**What this task involves:**
If a line of the entries below includes the word "value", it counts; state the total and nothing further.

**Stored items from a collection:**
-*-

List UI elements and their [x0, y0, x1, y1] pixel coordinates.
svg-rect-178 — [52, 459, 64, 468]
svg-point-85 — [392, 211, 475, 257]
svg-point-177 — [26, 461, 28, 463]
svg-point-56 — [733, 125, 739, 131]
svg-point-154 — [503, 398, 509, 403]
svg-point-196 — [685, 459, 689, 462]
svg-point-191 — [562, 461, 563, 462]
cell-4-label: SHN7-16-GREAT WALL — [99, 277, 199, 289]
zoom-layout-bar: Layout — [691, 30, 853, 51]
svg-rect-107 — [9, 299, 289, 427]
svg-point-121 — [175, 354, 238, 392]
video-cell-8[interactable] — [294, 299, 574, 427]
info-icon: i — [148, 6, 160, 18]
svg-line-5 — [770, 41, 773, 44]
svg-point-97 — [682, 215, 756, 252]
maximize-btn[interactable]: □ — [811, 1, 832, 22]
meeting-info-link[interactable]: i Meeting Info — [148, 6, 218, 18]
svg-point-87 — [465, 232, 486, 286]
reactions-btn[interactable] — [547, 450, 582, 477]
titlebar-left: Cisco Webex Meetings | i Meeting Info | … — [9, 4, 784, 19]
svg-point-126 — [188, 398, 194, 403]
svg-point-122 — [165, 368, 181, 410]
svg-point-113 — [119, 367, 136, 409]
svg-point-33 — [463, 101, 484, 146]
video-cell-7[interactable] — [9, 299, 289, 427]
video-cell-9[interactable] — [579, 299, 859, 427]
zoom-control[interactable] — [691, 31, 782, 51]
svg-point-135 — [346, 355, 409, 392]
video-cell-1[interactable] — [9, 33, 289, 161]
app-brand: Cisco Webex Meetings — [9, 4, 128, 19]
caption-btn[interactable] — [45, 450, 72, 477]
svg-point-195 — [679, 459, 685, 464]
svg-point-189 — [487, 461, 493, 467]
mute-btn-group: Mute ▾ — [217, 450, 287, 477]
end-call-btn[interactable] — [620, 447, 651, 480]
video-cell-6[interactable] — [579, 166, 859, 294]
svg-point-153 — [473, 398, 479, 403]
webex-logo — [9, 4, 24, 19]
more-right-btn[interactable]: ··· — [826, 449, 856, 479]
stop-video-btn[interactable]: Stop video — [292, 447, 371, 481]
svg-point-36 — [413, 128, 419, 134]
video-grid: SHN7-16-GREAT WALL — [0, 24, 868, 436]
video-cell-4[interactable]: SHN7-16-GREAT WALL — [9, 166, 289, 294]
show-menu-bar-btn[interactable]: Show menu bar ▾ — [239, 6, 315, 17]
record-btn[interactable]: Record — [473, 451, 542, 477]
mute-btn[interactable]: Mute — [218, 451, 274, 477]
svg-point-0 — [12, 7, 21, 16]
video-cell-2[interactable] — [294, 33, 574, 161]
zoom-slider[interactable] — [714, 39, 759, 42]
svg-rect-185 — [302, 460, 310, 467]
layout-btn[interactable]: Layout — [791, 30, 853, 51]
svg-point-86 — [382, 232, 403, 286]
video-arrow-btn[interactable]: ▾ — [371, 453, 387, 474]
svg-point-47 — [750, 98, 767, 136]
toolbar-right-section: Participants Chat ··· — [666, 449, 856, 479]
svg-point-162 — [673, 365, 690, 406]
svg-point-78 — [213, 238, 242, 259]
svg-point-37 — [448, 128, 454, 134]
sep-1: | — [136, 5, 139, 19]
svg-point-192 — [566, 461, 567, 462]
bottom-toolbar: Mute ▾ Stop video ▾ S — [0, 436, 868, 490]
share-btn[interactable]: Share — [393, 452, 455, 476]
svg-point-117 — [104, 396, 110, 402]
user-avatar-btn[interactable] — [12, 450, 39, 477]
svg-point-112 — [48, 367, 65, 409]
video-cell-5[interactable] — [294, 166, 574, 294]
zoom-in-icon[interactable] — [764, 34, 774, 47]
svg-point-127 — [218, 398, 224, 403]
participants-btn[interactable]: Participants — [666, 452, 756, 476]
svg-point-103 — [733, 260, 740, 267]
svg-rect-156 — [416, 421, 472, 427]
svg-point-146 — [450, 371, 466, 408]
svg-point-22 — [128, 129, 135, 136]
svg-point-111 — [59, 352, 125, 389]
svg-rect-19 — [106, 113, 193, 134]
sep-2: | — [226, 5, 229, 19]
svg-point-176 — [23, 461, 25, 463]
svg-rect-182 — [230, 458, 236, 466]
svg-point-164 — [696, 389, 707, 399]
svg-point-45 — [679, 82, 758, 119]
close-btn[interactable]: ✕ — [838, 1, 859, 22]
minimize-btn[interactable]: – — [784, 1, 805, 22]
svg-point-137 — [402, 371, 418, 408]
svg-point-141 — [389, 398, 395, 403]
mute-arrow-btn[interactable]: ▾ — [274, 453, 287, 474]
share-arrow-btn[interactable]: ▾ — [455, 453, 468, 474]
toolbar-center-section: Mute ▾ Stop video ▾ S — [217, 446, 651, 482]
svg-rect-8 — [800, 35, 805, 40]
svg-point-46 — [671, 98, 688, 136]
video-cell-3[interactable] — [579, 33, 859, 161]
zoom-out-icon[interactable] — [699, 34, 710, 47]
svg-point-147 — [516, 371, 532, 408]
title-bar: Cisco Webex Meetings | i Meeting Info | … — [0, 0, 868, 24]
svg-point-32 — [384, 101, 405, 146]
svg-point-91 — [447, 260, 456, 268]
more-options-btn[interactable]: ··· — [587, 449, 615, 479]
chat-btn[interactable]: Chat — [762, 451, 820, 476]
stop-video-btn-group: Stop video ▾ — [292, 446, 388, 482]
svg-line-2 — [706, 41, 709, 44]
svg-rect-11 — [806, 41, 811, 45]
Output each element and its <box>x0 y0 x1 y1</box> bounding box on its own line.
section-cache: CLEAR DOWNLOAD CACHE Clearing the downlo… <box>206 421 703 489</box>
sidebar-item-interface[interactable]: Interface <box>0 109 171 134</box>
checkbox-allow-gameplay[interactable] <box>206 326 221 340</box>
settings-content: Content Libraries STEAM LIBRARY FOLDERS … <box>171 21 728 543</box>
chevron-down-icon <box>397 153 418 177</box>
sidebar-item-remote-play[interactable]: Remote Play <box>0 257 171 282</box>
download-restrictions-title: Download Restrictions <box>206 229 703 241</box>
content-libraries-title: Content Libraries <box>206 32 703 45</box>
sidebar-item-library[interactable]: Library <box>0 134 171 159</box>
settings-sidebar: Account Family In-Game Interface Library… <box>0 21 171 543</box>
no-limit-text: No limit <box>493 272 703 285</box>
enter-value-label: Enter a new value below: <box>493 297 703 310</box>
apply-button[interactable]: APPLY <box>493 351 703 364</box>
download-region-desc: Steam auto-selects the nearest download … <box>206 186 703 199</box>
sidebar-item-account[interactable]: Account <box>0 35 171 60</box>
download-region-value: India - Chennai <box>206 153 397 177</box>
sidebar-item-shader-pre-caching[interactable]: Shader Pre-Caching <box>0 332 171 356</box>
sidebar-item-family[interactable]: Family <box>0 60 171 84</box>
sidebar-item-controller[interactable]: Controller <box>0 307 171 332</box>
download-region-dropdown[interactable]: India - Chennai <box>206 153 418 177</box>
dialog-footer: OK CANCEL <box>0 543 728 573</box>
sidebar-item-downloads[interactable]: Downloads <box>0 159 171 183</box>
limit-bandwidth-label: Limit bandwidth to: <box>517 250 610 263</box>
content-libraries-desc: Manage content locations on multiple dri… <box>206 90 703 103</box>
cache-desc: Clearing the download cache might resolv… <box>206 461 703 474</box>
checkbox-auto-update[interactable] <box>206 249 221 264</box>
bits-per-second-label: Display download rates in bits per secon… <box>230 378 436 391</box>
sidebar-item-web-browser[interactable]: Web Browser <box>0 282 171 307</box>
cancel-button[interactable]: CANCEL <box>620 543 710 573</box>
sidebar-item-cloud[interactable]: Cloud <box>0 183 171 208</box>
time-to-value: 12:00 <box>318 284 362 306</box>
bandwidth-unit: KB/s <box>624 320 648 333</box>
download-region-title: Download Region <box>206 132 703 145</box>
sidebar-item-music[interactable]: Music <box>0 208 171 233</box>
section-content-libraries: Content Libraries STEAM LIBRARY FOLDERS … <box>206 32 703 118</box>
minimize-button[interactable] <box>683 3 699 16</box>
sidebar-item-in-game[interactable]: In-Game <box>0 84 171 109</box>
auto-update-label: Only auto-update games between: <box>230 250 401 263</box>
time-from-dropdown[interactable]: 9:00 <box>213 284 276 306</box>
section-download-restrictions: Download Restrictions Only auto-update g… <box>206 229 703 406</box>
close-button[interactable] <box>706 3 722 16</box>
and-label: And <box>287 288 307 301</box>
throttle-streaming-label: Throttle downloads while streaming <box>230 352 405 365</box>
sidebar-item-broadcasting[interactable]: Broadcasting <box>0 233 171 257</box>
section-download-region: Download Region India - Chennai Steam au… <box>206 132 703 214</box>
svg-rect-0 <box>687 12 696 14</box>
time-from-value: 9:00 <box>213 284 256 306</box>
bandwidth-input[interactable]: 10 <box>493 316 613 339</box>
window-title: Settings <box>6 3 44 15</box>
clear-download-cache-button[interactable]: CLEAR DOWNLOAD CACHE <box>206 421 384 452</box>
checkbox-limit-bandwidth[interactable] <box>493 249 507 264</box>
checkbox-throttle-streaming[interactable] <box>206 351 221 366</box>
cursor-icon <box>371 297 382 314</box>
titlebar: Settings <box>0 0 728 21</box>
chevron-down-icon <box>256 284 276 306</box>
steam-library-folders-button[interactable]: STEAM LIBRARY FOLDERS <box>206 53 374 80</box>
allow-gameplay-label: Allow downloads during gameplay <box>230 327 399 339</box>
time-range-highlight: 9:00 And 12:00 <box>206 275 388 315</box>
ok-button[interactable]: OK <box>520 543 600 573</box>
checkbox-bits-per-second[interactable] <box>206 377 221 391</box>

-*-

**Solved exercise:**
4